EXERCISE OBJECTIVE
Leave every image behind and restate the data word for word.

[INPUT MATERIAL — start]

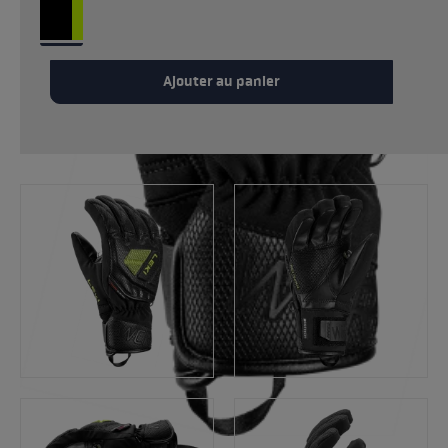
Ajouter au panier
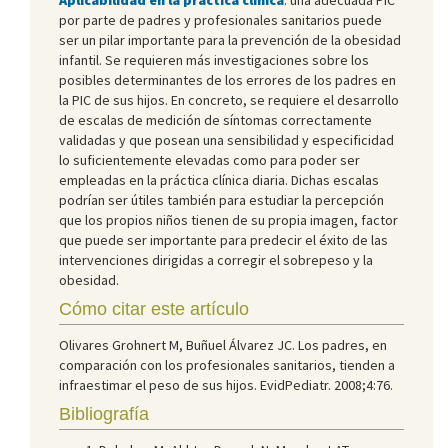
por parte de padres y profesionales sanitarios puede
ser un pilar importante para la prevención de la obesidad
infantil. Se requieren más investigaciones sobre los
posibles determinantes de los errores de los padres en
la PIC de sus hijos. En concreto, se requiere el desarrollo
de escalas de medición de síntomas correctamente
validadas y que posean una sensibilidad y especificidad
lo suficientemente elevadas como para poder ser
empleadas en la práctica clínica diaria. Dichas escalas
podrían ser útiles también para estudiar la percepción
que los propios niños tienen de su propia imagen, factor
que puede ser importante para predecir el éxito de las
intervenciones dirigidas a corregir el sobrepeso y la
obesidad.
Cómo citar este artículo
Olivares Grohnert M, Buñuel Álvarez JC. Los padres, en
comparación con los profesionales sanitarios, tienden a
infraestimar el peso de sus hijos. EvidPediatr. 2008;4:76.
Bibliografía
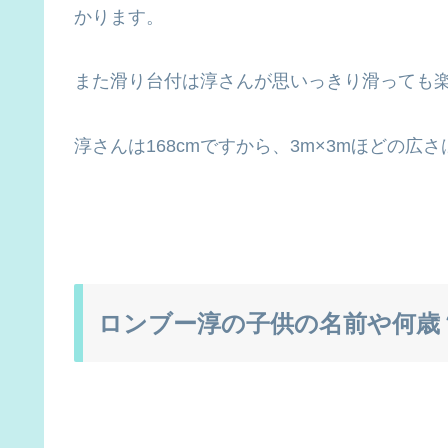
かります。
また滑り台付は淳さんが思いっきり滑っても
淳さんは168cmですから、3m×3mほどの広
ロンブー淳の子供の名前や何歳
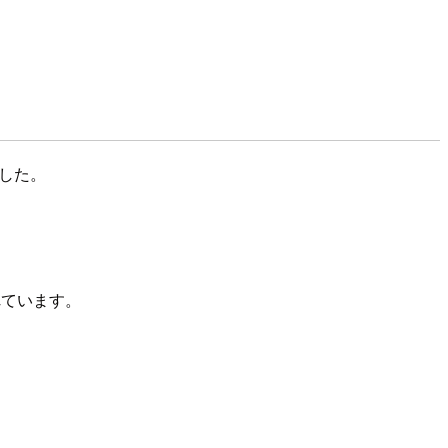
した。
れています。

[INPUT MATERIAL — finish]

TASK SOLUTION
Ajouter au panier
por parte de padres y profesionales sanitarios puede
ser un pilar importante para la prevención de la obesidad
infantil. Se requieren más investigaciones sobre los
posibles determinantes de los errores de los padres en
la PIC de sus hijos. En concreto, se requiere el desarrollo
de escalas de medición de síntomas correctamente
validadas y que posean una sensibilidad y especificidad
lo suficientemente elevadas como para poder ser
empleadas en la práctica clínica diaria. Dichas escalas
podrían ser útiles también para estudiar la percepción
que los propios niños tienen de su propia imagen, factor
que puede ser importante para predecir el éxito de las
intervenciones dirigidas a corregir el sobrepeso y la
obesidad.
Cómo citar este artículo
Olivares Grohnert M, Buñuel Álvarez JC. Los padres, en
comparación con los profesionales sanitarios, tienden a
infraestimar el peso de sus hijos. EvidPediatr. 2008;4:76.
Bibliografía
かります。
また滑り台付は淳さんが思いっきり滑っても
淳さんは168cmですから、3m×3mほどの広
ロンブー淳の子供の名前や何歳
した。
れています。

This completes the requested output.